Ls (Spanning Location)
A location that spans multiple trust domains. Observational enforcement (Eo) must operate at Ls.
MAC (Mandatory Access Control)
An access control model where the system assigns security labels to subjects and objects; access decisions are based on label dominance.
InAC (Intrinsic Access Control)
The sixth access control model formally defined in this submission. InAC governs agent behavior through natural language norms interpreted and self-enforced by the agent. It is probabilistic, intrinsically enforced, and subject to adversarial manipulation.
InAC Blindness
Governance anti-pattern where a system relies heavily on InAC without acknowledging this dependency, making it impossible to govern, monitor, or improve InAC compliance.
Norm
A behavioral prescription expressed in natural language, carried in an agent's system prompt, governance documentation, or in-context instructions.

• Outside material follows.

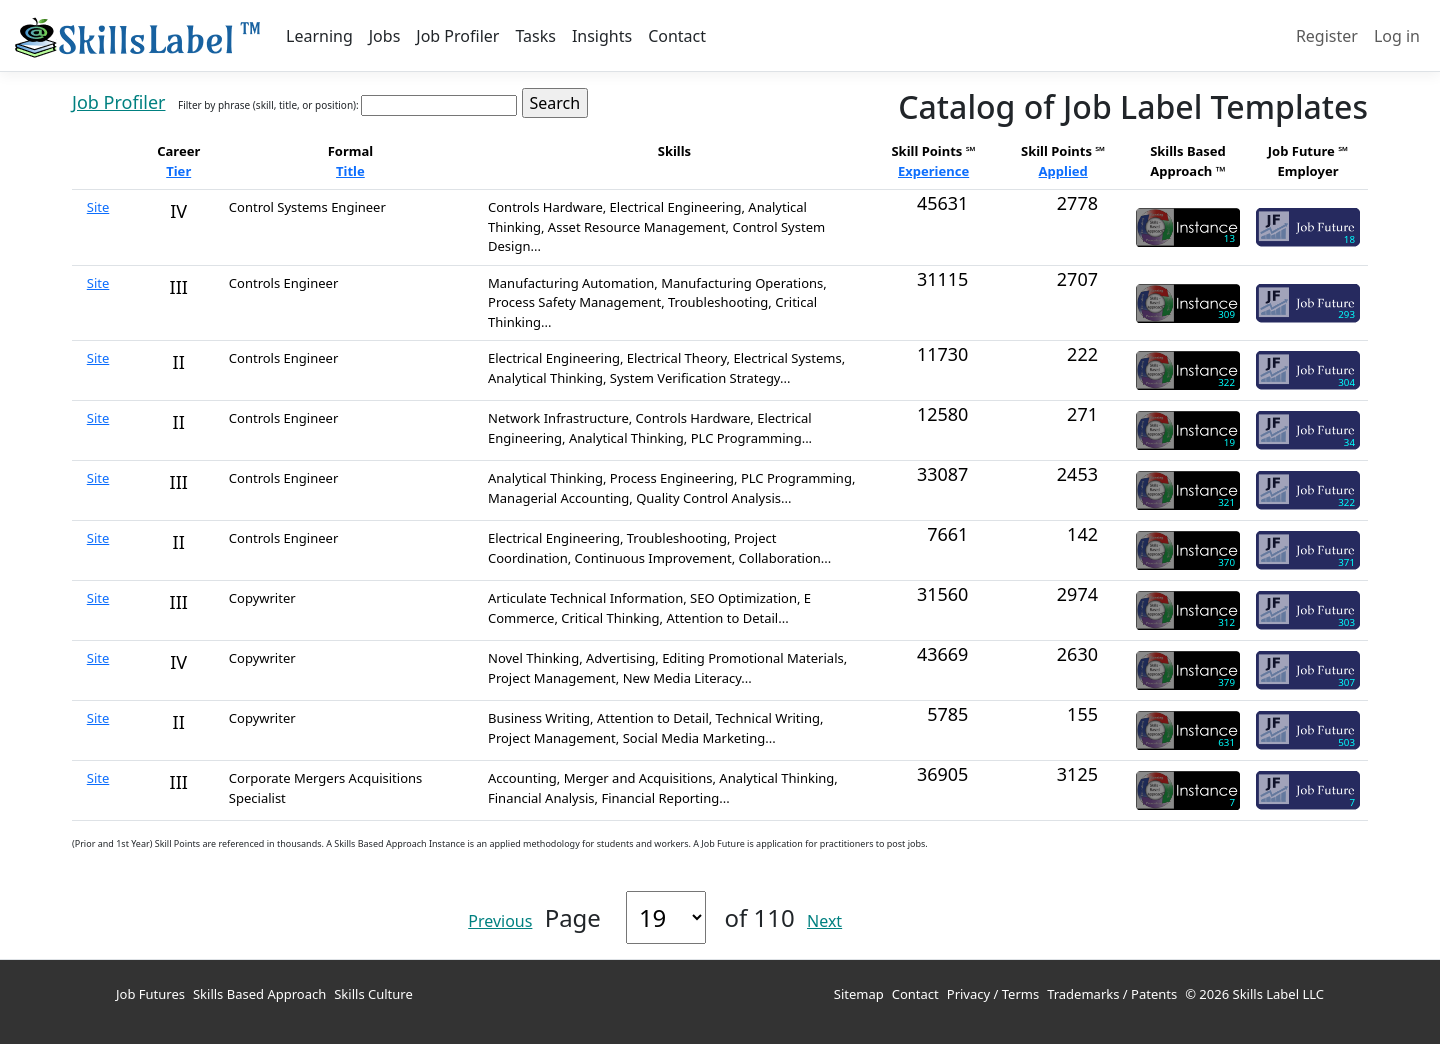 Image resolution: width=1440 pixels, height=1044 pixels. What do you see at coordinates (1397, 36) in the screenshot?
I see `Log in` at bounding box center [1397, 36].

OWASP Top 10 for Agentic Applications (2026)
Industry security framework identifying the top 10 risks for AI agent applications, including agent goal hijack via prompt injection (ASI01), tool misuse and exploitation (ASI02), and identity and privilege abuse (ASI03).
PBAC (Policy-Based Access Control)
An access control model where policies are defined in a formal language and evaluated by a separate Policy Decision Point and enforced by a Policy Enforcement Point.
Prompt Injection
An attack category where adversarially crafted inputs manipulate an agent into violating its governing norms or performing unintended actions.
RBAC (Role-Based Access Control)
An access control model where access is mediated by roles that group related permissions; users are assigned to roles. Defined in NIST SP 800-53.
Reference Monitor
The concept (Anderson, 1972) of a tamper-proof, always-invoked, verifiable mechanism that mediates all access decisions. InAC systems lack a reference monitor — the agent itself is both subject and enforcement mechanism.
Subject-Enforcement Identity (E(M) = S(M))
The defining property of InAC: the enforcement mechanism (the agent's own reasoning and compliance) is the same entity as the subject being controlled. In all classical access control models, E(M) ∩ S(M) = ∅.
Trust Domain
A set of components sharing a common trust basis. Trust domain boundaries are points where the trust basis changes and where Ed must be applied.